- [Requirement] Copy each line of the material beneath that holds the word "pixel".

[Data provided Boundary: Start]

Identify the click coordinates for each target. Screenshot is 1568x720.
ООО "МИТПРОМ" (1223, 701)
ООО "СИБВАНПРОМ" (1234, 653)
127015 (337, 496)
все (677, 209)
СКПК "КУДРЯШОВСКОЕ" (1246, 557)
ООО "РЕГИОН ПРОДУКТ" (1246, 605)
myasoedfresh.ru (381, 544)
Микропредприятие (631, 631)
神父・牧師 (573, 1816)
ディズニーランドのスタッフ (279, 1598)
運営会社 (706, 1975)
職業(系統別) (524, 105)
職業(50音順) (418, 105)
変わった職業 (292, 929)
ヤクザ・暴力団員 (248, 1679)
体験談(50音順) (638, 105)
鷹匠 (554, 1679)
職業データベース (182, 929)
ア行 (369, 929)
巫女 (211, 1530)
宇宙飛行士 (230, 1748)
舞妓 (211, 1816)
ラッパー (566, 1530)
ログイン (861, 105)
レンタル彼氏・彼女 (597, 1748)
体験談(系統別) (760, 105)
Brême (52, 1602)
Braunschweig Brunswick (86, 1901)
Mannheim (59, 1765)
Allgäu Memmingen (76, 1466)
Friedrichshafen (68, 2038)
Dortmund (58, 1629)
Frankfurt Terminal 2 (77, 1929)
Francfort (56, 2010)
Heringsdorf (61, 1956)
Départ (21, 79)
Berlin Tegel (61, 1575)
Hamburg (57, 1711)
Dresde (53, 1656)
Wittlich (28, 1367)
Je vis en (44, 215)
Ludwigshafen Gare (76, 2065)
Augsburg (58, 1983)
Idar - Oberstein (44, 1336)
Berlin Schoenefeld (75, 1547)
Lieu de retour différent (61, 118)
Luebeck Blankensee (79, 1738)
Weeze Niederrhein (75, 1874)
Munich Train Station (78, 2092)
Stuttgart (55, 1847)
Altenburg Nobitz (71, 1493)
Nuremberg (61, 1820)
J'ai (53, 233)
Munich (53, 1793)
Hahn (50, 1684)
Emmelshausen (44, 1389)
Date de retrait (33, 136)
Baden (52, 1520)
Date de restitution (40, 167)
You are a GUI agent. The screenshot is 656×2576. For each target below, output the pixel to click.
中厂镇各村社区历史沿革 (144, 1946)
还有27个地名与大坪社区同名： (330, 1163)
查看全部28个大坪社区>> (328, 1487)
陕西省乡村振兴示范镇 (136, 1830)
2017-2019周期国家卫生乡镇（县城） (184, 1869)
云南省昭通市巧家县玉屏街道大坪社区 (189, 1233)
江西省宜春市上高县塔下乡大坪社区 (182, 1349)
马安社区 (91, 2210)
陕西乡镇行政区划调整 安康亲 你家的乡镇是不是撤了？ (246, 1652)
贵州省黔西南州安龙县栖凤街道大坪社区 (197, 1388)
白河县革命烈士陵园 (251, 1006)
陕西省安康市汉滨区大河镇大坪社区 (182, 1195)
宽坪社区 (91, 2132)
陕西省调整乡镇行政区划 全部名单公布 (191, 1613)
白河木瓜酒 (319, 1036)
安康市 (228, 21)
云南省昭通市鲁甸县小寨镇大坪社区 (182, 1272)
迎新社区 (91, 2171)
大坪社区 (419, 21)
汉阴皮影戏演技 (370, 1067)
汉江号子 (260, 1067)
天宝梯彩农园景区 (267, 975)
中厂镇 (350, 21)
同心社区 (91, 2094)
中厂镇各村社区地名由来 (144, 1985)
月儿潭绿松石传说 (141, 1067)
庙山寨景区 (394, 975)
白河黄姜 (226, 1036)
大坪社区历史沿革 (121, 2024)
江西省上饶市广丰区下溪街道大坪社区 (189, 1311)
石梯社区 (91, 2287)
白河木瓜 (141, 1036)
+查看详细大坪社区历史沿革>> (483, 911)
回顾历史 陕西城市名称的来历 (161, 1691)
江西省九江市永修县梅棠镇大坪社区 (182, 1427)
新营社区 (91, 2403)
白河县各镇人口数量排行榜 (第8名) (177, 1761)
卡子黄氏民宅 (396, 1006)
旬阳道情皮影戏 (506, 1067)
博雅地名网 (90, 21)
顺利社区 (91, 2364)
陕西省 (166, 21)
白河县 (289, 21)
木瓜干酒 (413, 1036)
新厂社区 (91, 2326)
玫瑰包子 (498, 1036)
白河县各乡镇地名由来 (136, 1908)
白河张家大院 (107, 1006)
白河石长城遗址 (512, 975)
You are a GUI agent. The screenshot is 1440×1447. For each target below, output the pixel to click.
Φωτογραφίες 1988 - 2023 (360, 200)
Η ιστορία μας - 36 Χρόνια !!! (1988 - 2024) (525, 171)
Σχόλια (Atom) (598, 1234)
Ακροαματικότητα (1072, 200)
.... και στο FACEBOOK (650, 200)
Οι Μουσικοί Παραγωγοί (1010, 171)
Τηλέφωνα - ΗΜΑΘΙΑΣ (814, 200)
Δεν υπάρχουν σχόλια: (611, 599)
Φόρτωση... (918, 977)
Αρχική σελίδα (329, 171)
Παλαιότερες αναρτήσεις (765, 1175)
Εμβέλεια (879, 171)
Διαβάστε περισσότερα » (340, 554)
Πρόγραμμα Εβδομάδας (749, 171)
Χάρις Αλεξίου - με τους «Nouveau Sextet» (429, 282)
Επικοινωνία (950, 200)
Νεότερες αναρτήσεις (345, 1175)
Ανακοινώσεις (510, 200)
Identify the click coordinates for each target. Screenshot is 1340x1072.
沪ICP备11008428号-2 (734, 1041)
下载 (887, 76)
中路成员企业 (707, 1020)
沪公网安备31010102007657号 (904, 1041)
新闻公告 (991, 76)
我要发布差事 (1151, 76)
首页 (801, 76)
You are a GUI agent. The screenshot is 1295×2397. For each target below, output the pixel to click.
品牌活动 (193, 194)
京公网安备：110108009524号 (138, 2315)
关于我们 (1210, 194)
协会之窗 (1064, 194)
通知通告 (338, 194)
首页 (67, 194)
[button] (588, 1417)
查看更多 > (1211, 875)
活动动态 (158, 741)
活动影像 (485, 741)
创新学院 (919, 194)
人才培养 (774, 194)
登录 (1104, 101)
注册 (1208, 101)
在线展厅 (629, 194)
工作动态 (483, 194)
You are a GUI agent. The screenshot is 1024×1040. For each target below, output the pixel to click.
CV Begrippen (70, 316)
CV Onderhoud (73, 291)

[Data provided Boundary: End]

- [Response to this task]
You are a GUI agent. The screenshot is 656×2576. For each target below, output the pixel to click.
You are a GUI agent. The screenshot is 1440×1447. For each target below, output the pixel to click.
You are a GUI agent. The screenshot is 1295×2397. For each target below, output the pixel to click.
You are a GUI agent. The screenshot is 1024×1040. For each target below, output the pixel to click.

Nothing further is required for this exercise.